In some showrooms of the Asian hosts, the panel came to realize that none of the products on display were manufactured in the U.S. anymore. As noted in Chapter 4, new product demands are stimulating the invention of new materials and processes. The loss of manufacturing goes well beyond the loss of one class of products. If a technical community is dissociated from the product needs of the day, say those involved in making larger flat-panel displays or the latest mobile phones, communities cannot invent and eventually cannot teach effectively anymore. Chapter 4 lists several such new manufacturing processes. A yet more sobering realization is that we might invent new technologies, say in nanofabrication, but not be able to manufacture the products that incorporate them. It is naïve to say that those new products will still be designed in the U.S. because the latest manufacturing processes and newest materials need to be understood and used in order for a good design to be developed.

To stem the hollowing out of the manufacturing bases within their countries, the governments of many developed countries have made huge investments in the miniaturization of new products, including MEMS and NEMS, and in the miniaturization of manufacturing tools such as DTFs.
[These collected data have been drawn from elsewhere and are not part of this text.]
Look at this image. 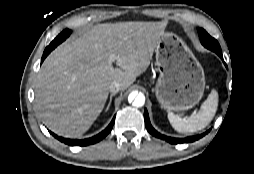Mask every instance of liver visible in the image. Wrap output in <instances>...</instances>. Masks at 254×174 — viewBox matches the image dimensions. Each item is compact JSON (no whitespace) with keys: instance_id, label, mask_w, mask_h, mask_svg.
<instances>
[{"instance_id":"liver-1","label":"liver","mask_w":254,"mask_h":174,"mask_svg":"<svg viewBox=\"0 0 254 174\" xmlns=\"http://www.w3.org/2000/svg\"><path fill=\"white\" fill-rule=\"evenodd\" d=\"M166 26L103 23L58 46L37 75L35 106L43 123L60 136H82L102 112L110 84L118 81L124 91L146 71Z\"/></svg>"}]
</instances>
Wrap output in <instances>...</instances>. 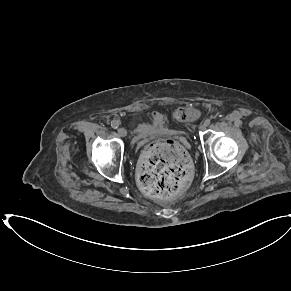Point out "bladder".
Segmentation results:
<instances>
[{"label":"bladder","instance_id":"1","mask_svg":"<svg viewBox=\"0 0 291 291\" xmlns=\"http://www.w3.org/2000/svg\"><path fill=\"white\" fill-rule=\"evenodd\" d=\"M169 129L164 115L157 114L150 123L136 127V134L143 136H156Z\"/></svg>","mask_w":291,"mask_h":291}]
</instances>
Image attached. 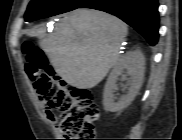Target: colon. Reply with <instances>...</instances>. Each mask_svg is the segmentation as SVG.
<instances>
[{
	"instance_id": "5ec220e1",
	"label": "colon",
	"mask_w": 182,
	"mask_h": 140,
	"mask_svg": "<svg viewBox=\"0 0 182 140\" xmlns=\"http://www.w3.org/2000/svg\"><path fill=\"white\" fill-rule=\"evenodd\" d=\"M25 71L39 99L59 113L60 130L74 140H94L95 121L100 109L93 93L84 88H71L57 77L45 54L31 43L23 45Z\"/></svg>"
}]
</instances>
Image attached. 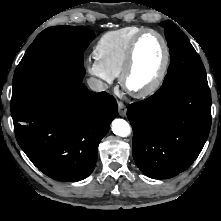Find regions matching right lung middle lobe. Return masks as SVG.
<instances>
[{
	"instance_id": "right-lung-middle-lobe-1",
	"label": "right lung middle lobe",
	"mask_w": 221,
	"mask_h": 221,
	"mask_svg": "<svg viewBox=\"0 0 221 221\" xmlns=\"http://www.w3.org/2000/svg\"><path fill=\"white\" fill-rule=\"evenodd\" d=\"M94 38L84 26H55L42 31L15 70L11 112L62 87L66 74L84 76L83 53Z\"/></svg>"
}]
</instances>
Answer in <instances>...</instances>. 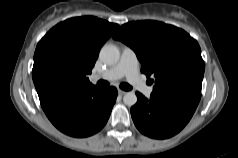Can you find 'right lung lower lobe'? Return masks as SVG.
Here are the masks:
<instances>
[{
	"label": "right lung lower lobe",
	"instance_id": "98d812e1",
	"mask_svg": "<svg viewBox=\"0 0 238 158\" xmlns=\"http://www.w3.org/2000/svg\"><path fill=\"white\" fill-rule=\"evenodd\" d=\"M37 89L41 106L61 132L73 137H87L106 124L116 101L117 89H99L45 84Z\"/></svg>",
	"mask_w": 238,
	"mask_h": 158
}]
</instances>
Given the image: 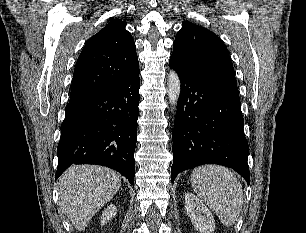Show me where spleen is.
Here are the masks:
<instances>
[{"label":"spleen","instance_id":"obj_1","mask_svg":"<svg viewBox=\"0 0 306 233\" xmlns=\"http://www.w3.org/2000/svg\"><path fill=\"white\" fill-rule=\"evenodd\" d=\"M190 181L197 196L224 226L236 223L242 209L243 190L229 169L217 165L199 166L192 171Z\"/></svg>","mask_w":306,"mask_h":233}]
</instances>
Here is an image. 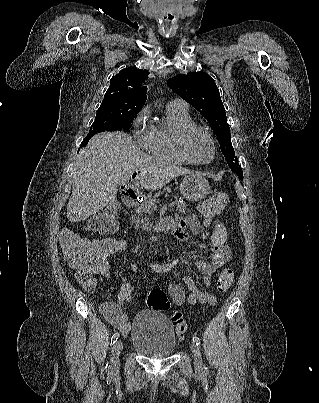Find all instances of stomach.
<instances>
[{
  "label": "stomach",
  "instance_id": "stomach-1",
  "mask_svg": "<svg viewBox=\"0 0 319 403\" xmlns=\"http://www.w3.org/2000/svg\"><path fill=\"white\" fill-rule=\"evenodd\" d=\"M180 190L187 201L197 202L210 193V185L204 177L190 174L182 180Z\"/></svg>",
  "mask_w": 319,
  "mask_h": 403
}]
</instances>
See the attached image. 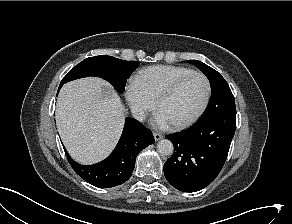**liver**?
Returning <instances> with one entry per match:
<instances>
[{
  "label": "liver",
  "mask_w": 292,
  "mask_h": 224,
  "mask_svg": "<svg viewBox=\"0 0 292 224\" xmlns=\"http://www.w3.org/2000/svg\"><path fill=\"white\" fill-rule=\"evenodd\" d=\"M123 109L119 95L100 78L66 83L58 95L55 116L71 157L89 165L108 156L123 128Z\"/></svg>",
  "instance_id": "liver-1"
}]
</instances>
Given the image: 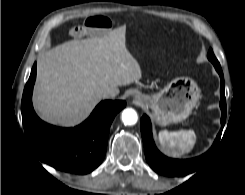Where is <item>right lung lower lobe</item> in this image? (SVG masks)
Wrapping results in <instances>:
<instances>
[{"label": "right lung lower lobe", "instance_id": "obj_1", "mask_svg": "<svg viewBox=\"0 0 245 195\" xmlns=\"http://www.w3.org/2000/svg\"><path fill=\"white\" fill-rule=\"evenodd\" d=\"M36 63L25 85L21 111L27 142L42 162L67 173L87 174L102 162L110 125L125 101H102L90 117L74 128H58L38 118L32 106Z\"/></svg>", "mask_w": 245, "mask_h": 195}]
</instances>
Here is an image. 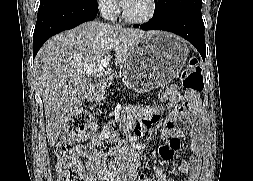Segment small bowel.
Segmentation results:
<instances>
[{
	"mask_svg": "<svg viewBox=\"0 0 253 181\" xmlns=\"http://www.w3.org/2000/svg\"><path fill=\"white\" fill-rule=\"evenodd\" d=\"M161 103L178 104L185 102L186 115H194L199 109V100L197 93L190 91H180L177 87H170L166 92L159 96ZM130 113L138 119L135 127L136 136H144L152 133L153 129L160 127L162 137L167 141V145L160 148L163 160L170 161L173 154L179 148V139L187 132L193 134V140L190 146L192 157L184 158L179 164L178 171L188 174L184 181H198L200 174V134L194 130L190 121L183 120L182 113L173 110L162 117V107L160 105L141 107L133 106L129 109ZM116 139V134L111 126L106 125L101 131L91 136L89 143L78 145L75 148L78 157L85 158L86 175L90 181H153L151 178L141 175L137 176V164L132 156L119 150L114 159L107 163V154L101 150L106 141ZM156 181H175L168 177L164 168L158 166L155 168Z\"/></svg>",
	"mask_w": 253,
	"mask_h": 181,
	"instance_id": "c3829d8e",
	"label": "small bowel"
}]
</instances>
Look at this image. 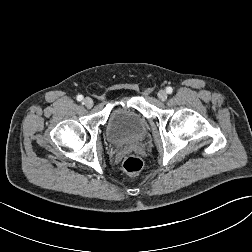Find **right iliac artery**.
<instances>
[{
  "label": "right iliac artery",
  "mask_w": 252,
  "mask_h": 252,
  "mask_svg": "<svg viewBox=\"0 0 252 252\" xmlns=\"http://www.w3.org/2000/svg\"><path fill=\"white\" fill-rule=\"evenodd\" d=\"M77 100H78V101H82V100H83V96H82V95H78V96H77Z\"/></svg>",
  "instance_id": "obj_1"
}]
</instances>
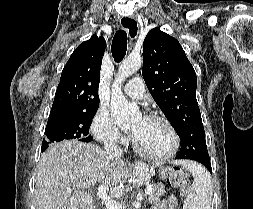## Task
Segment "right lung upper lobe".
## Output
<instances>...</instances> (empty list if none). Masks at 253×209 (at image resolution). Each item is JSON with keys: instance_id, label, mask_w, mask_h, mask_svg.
Wrapping results in <instances>:
<instances>
[{"instance_id": "cb5924a9", "label": "right lung upper lobe", "mask_w": 253, "mask_h": 209, "mask_svg": "<svg viewBox=\"0 0 253 209\" xmlns=\"http://www.w3.org/2000/svg\"><path fill=\"white\" fill-rule=\"evenodd\" d=\"M104 52L105 39L96 35L75 49L62 71L49 117L99 106L98 86Z\"/></svg>"}]
</instances>
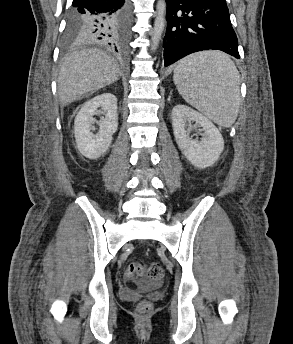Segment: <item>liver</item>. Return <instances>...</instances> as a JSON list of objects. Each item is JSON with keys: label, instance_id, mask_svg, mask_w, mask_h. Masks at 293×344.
<instances>
[{"label": "liver", "instance_id": "liver-1", "mask_svg": "<svg viewBox=\"0 0 293 344\" xmlns=\"http://www.w3.org/2000/svg\"><path fill=\"white\" fill-rule=\"evenodd\" d=\"M118 62L98 49H85L70 54L63 61L58 76V95L63 105L96 92L118 80Z\"/></svg>", "mask_w": 293, "mask_h": 344}]
</instances>
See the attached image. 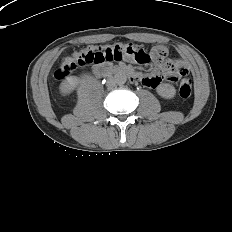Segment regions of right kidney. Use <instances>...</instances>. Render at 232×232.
Here are the masks:
<instances>
[{"instance_id":"ca27d5eb","label":"right kidney","mask_w":232,"mask_h":232,"mask_svg":"<svg viewBox=\"0 0 232 232\" xmlns=\"http://www.w3.org/2000/svg\"><path fill=\"white\" fill-rule=\"evenodd\" d=\"M80 81L76 77H69L60 85V92L63 95L70 94L78 85Z\"/></svg>"}]
</instances>
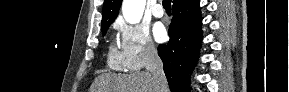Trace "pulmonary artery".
<instances>
[{
	"label": "pulmonary artery",
	"mask_w": 289,
	"mask_h": 92,
	"mask_svg": "<svg viewBox=\"0 0 289 92\" xmlns=\"http://www.w3.org/2000/svg\"><path fill=\"white\" fill-rule=\"evenodd\" d=\"M152 14L157 17L160 18L164 15V11L162 9V7L159 4H156L153 8H152Z\"/></svg>",
	"instance_id": "pulmonary-artery-1"
}]
</instances>
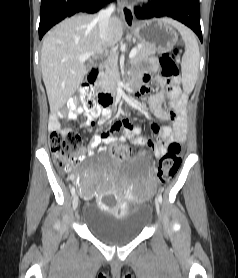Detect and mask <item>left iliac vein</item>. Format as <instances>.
<instances>
[{"label":"left iliac vein","mask_w":238,"mask_h":278,"mask_svg":"<svg viewBox=\"0 0 238 278\" xmlns=\"http://www.w3.org/2000/svg\"><path fill=\"white\" fill-rule=\"evenodd\" d=\"M155 208H156L157 213L159 214L160 206H159V201L158 200H156V202H155Z\"/></svg>","instance_id":"4c4485c4"}]
</instances>
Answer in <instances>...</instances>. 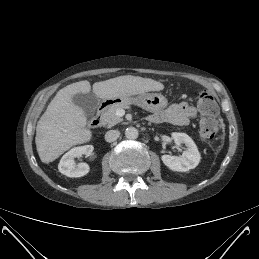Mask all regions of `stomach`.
<instances>
[{
    "mask_svg": "<svg viewBox=\"0 0 259 259\" xmlns=\"http://www.w3.org/2000/svg\"><path fill=\"white\" fill-rule=\"evenodd\" d=\"M108 106L136 104L150 112L163 110L167 106V99L160 93H141L137 96L127 95L105 99Z\"/></svg>",
    "mask_w": 259,
    "mask_h": 259,
    "instance_id": "obj_1",
    "label": "stomach"
}]
</instances>
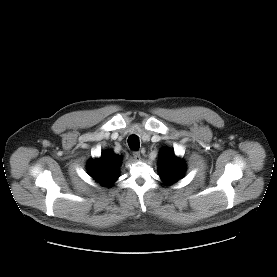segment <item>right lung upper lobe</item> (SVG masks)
I'll return each mask as SVG.
<instances>
[{
    "mask_svg": "<svg viewBox=\"0 0 277 277\" xmlns=\"http://www.w3.org/2000/svg\"><path fill=\"white\" fill-rule=\"evenodd\" d=\"M121 158L113 152H104L99 159L87 164L89 175L102 186H112L119 177Z\"/></svg>",
    "mask_w": 277,
    "mask_h": 277,
    "instance_id": "cb5924a9",
    "label": "right lung upper lobe"
}]
</instances>
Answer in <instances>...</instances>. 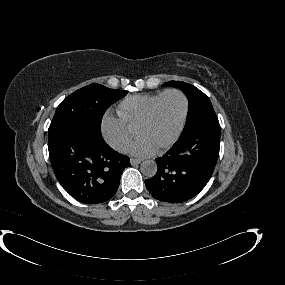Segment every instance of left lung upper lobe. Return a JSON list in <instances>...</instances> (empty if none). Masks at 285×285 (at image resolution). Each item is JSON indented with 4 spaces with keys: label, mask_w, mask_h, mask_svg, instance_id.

These efforts are intended to regain a manufacturing edge. To illustrate this point, Olympus’ Haruo Ogawa (the leader of their MEMS team) says that MEMS may help rebuild Japan’s power as a manufacturing nation. Sankyo Seiki believes that its DTFs might revive manufacturing in Japan. In Korea the government just started a new DTF project. Finally, in some quarters in the U.S., nanotechnology is seen as a means for the U.S. to remain a high-technology innovator. It is difficult to predict which of these strategies will enable developed countries to maintain a manufacturing base. But it is clear that if any country wants to remain independent—especially in times of war—and maintain a high standard of living, it must remain strong in manufacturing. This is especially true if that country is resource-poor. There are several differ ent scenarios one can think of to maintain a strong manufacturing edge. One approach is a strategy in which manufacturing of products is only transferred abroad if new manufacturing technologies or products of equal or higher value are in the pipeline. The latter would require a more guided economy than we are used to in the U.S., but it is a strategy that seems to be paying off very well for China now. In another scenario, DTFs will become very automated and require very few human operators, so that exporting these machines does not make sense anymore, since no labor costs are saved; this is a free-market approach. Yet another popular scenario sees DTFs becoming as popular as desktop publishing; this could be called a socially responsible approach. This has been promoted by, for example, MIT’s Neil Gershenfeld, but may be somewhat naïve given the current political climate. In this scenario manufacturing becomes much less centralized, and many more people get involved. In any of these cases, the impact on society would be dramatic.